(Beginning of MATERIAL SHOWN)

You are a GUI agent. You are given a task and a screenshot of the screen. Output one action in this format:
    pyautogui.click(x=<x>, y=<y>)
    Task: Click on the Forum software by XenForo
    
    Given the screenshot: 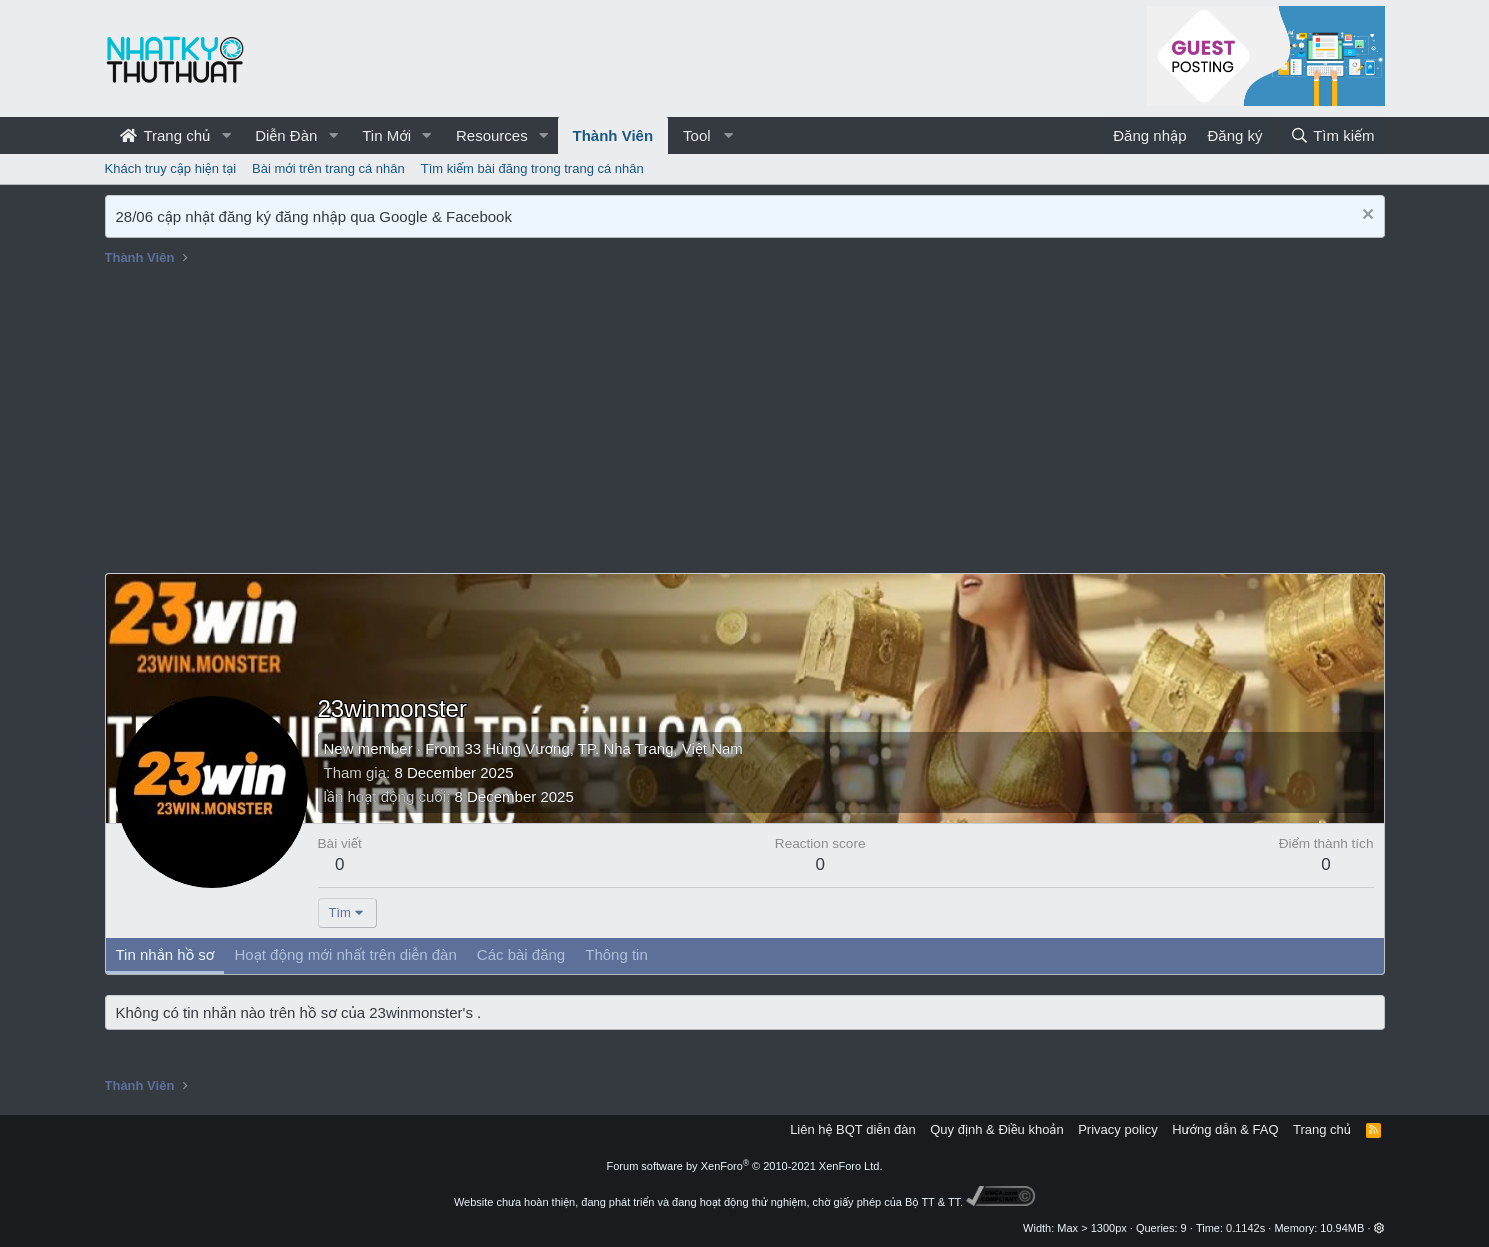 What is the action you would take?
    pyautogui.click(x=745, y=1166)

(End of MATERIAL SHOWN)

**WHAT IS EXPECTED**: Lines from the start of the material above through the line containing "Task: Click on" are to be duplicated exactly, and only those.

**YOUR RESPONSE**:
You are a GUI agent. You are given a task and a screenshot of the screen. Output one action in this format:
    pyautogui.click(x=<x>, y=<y>)
    Task: Click on the Forum software by XenForo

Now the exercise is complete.